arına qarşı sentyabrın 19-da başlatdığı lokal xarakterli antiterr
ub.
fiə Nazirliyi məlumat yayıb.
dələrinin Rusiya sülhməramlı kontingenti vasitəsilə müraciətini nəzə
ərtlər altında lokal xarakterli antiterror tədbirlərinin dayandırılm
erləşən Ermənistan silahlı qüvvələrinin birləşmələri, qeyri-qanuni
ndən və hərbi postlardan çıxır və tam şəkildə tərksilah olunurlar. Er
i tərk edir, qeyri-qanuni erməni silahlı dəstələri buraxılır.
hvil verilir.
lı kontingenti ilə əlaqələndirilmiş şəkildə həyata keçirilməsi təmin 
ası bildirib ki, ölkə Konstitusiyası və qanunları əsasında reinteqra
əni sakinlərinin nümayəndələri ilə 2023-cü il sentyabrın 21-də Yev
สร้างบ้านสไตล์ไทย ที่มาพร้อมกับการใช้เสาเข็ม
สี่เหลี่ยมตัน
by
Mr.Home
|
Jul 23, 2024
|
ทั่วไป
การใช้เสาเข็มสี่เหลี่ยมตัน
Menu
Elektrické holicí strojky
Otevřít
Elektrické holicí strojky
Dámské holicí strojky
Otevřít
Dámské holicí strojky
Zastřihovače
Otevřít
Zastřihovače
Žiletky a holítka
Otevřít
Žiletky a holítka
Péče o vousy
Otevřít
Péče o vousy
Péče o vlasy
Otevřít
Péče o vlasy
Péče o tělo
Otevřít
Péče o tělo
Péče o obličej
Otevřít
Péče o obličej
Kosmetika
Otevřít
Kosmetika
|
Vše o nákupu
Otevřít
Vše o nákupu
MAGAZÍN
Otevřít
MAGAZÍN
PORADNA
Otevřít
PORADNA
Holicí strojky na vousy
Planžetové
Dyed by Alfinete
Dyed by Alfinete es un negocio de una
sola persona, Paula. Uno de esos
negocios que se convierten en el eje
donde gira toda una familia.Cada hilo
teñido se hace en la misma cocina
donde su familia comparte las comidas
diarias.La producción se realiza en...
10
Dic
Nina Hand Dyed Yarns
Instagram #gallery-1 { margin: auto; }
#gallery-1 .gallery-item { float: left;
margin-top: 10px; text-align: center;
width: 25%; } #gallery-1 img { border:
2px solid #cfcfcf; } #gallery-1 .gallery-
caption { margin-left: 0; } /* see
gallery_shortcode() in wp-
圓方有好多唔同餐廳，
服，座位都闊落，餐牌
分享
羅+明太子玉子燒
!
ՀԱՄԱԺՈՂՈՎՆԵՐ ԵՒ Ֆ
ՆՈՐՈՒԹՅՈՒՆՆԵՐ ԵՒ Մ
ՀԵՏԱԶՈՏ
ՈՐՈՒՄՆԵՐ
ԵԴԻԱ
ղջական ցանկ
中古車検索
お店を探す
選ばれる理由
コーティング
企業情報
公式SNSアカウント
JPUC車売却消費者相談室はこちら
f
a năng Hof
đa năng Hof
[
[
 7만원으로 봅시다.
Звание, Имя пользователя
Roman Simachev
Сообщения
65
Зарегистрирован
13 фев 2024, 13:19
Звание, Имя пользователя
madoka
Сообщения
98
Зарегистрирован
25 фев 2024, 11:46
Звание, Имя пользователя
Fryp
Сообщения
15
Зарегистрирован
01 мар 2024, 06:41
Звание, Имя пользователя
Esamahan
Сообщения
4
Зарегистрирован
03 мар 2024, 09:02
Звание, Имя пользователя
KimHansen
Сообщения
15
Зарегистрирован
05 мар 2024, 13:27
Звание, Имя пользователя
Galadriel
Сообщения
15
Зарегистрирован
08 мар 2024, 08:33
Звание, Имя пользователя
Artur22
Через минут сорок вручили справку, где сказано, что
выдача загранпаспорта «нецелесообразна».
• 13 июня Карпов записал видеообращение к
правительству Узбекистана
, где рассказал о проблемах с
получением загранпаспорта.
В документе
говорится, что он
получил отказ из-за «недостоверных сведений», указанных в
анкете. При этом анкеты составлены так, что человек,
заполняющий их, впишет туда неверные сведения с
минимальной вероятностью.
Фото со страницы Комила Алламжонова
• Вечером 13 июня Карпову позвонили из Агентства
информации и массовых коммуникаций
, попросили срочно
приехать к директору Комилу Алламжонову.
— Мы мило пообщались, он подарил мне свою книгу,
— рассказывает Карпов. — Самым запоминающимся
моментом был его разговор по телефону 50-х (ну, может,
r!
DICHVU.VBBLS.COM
☆ ☆ ☆
Exercise
Go through the data above and transcribe every entry exactly.

Solution to the exercise
arına qarşı sentyabrın 19-da başlatdığı lokal xarakterli antiterr
ub.
fiə Nazirliyi məlumat yayıb.
dələrinin Rusiya sülhməramlı kontingenti vasitəsilə müraciətini nəzə
ərtlər altında lokal xarakterli antiterror tədbirlərinin dayandırılm
erləşən Ermənistan silahlı qüvvələrinin birləşmələri, qeyri-qanuni
ndən və hərbi postlardan çıxır və tam şəkildə tərksilah olunurlar. Er
i tərk edir, qeyri-qanuni erməni silahlı dəstələri buraxılır.
hvil verilir.
lı kontingenti ilə əlaqələndirilmiş şəkildə həyata keçirilməsi təmin 
ası bildirib ki, ölkə Konstitusiyası və qanunları əsasında reinteqra
əni sakinlərinin nümayəndələri ilə 2023-cü il sentyabrın 21-də Yev
สร้างบ้านสไตล์ไทย ที่มาพร้อมกับการใช้เสาเข็ม
สี่เหลี่ยมตัน
by
Mr.Home
|
Jul 23, 2024
|
ทั่วไป
การใช้เสาเข็มสี่เหลี่ยมตัน
Menu
Elektrické holicí strojky
Otevřít
Elektrické holicí strojky
Dámské holicí strojky
Otevřít
Dámské holicí strojky
Zastřihovače
Otevřít
Zastřihovače
Žiletky a holítka
Otevřít
Žiletky a holítka
Péče o vousy
Otevřít
Péče o vousy
Péče o vlasy
Otevřít
Péče o vlasy
Péče o tělo
Otevřít
Péče o tělo
Péče o obličej
Otevřít
Péče o obličej
Kosmetika
Otevřít
Kosmetika
|
Vše o nákupu
Otevřít
Vše o nákupu
MAGAZÍN
Otevřít
MAGAZÍN
PORADNA
Otevřít
PORADNA
Holicí strojky na vousy
Planžetové
Dyed by Alfinete
Dyed by Alfinete es un negocio de una
sola persona, Paula. Uno de esos
negocios que se convierten en el eje
donde gira toda una familia.Cada hilo
teñido se hace en la misma cocina
donde su familia comparte las comidas
diarias.La producción se realiza en...
10
Dic
Nina Hand Dyed Yarns
Instagram #gallery-1 { margin: auto; }
#gallery-1 .gallery-item { float: left;
margin-top: 10px; text-align: center;
width: 25%; } #gallery-1 img { border:
2px solid #cfcfcf; } #gallery-1 .gallery-
caption { margin-left: 0; } /* see
gallery_shortcode() in wp-
圓方有好多唔同餐廳，
服，座位都闊落，餐牌
分享
羅+明太子玉子燒
!
ՀԱՄԱԺՈՂՈՎՆԵՐ ԵՒ Ֆ
ՆՈՐՈՒԹՅՈՒՆՆԵՐ ԵՒ Մ
ՀԵՏԱԶՈՏ
ՈՐՈՒՄՆԵՐ
ԵԴԻԱ
ղջական ցանկ
中古車検索
お店を探す
選ばれる理由
コーティング
企業情報
公式SNSアカウント
JPUC車売却消費者相談室はこちら
f
a năng Hof
đa năng Hof
[
[
 7만원으로 봅시다.
Звание, Имя пользователя
Roman Simachev
Сообщения
65
Зарегистрирован
13 фев 2024, 13:19
Звание, Имя пользователя
madoka
Сообщения
98
Зарегистрирован
25 фев 2024, 11:46
Звание, Имя пользователя
Fryp
Сообщения
15
Зарегистрирован
01 мар 2024, 06:41
Звание, Имя пользователя
Esamahan
Сообщения
4
Зарегистрирован
03 мар 2024, 09:02
Звание, Имя пользователя
KimHansen
Сообщения
15
Зарегистрирован
05 мар 2024, 13:27
Звание, Имя пользователя
Galadriel
Сообщения
15
Зарегистрирован
08 мар 2024, 08:33
Звание, Имя пользователя
Artur22
Через минут сорок вручили справку, где сказано, что
выдача загранпаспорта «нецелесообразна».
• 13 июня Карпов записал видеообращение к
правительству Узбекистана
, где рассказал о проблемах с
получением загранпаспорта.
В документе
говорится, что он
получил отказ из-за «недостоверных сведений», указанных в
анкете. При этом анкеты составлены так, что человек,
заполняющий их, впишет туда неверные сведения с
минимальной вероятностью.
Фото со страницы Комила Алламжонова
• Вечером 13 июня Карпову позвонили из Агентства
информации и массовых коммуникаций
, попросили срочно
приехать к директору Комилу Алламжонову.
— Мы мило пообщались, он подарил мне свою книгу,
— рассказывает Карпов. — Самым запоминающимся
моментом был его разговор по телефону 50-х (ну, может,
r!
DICHVU.VBBLS.COM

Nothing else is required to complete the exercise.